**Requirement**
Filter the entries for the string "Special". Copy each line that has it.

**Working data**

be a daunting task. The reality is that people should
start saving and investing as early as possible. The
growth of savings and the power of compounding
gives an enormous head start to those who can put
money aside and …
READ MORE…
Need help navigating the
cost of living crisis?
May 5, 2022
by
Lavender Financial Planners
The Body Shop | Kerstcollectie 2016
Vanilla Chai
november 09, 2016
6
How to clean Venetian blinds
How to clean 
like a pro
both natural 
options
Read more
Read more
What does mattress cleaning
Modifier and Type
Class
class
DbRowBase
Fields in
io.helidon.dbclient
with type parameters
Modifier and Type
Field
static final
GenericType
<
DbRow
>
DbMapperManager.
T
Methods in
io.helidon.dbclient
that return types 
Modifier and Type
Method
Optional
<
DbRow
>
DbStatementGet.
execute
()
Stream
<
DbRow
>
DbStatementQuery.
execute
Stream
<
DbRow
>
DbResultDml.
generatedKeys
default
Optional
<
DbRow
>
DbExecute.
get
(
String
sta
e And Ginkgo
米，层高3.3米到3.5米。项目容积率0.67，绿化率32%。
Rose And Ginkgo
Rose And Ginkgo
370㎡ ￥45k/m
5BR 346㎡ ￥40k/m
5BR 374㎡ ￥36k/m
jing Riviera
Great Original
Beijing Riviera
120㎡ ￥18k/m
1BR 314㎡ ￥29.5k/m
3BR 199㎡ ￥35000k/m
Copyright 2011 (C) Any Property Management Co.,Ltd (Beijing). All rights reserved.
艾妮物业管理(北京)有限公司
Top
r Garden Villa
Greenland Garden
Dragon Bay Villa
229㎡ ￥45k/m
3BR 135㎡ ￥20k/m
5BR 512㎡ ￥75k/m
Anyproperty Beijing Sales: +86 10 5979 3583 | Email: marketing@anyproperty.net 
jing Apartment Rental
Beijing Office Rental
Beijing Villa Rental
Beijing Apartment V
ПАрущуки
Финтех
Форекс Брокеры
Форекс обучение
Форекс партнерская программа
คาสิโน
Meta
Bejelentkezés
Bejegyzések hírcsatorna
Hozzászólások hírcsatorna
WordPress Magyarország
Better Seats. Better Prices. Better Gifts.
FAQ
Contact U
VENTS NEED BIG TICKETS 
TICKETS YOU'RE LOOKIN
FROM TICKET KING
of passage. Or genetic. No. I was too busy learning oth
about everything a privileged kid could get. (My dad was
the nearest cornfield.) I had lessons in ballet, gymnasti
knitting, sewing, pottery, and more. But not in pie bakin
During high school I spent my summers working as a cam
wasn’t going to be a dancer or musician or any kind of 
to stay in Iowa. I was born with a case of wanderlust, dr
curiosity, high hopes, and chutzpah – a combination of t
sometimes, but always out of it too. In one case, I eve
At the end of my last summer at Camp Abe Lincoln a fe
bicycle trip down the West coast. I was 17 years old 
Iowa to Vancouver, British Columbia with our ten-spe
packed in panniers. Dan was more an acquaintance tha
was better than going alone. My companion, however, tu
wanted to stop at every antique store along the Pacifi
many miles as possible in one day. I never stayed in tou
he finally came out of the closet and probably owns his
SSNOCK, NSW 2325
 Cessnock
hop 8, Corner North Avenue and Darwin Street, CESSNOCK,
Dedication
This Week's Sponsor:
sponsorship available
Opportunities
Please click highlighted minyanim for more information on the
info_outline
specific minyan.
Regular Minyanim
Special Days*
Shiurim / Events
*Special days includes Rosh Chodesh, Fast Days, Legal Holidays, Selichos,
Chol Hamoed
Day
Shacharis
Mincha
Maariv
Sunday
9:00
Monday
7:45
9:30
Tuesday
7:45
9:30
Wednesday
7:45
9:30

**Result of this task**
Special Days*
*Special days includes Rosh Chodesh, Fast Days, Legal Holidays, Selichos,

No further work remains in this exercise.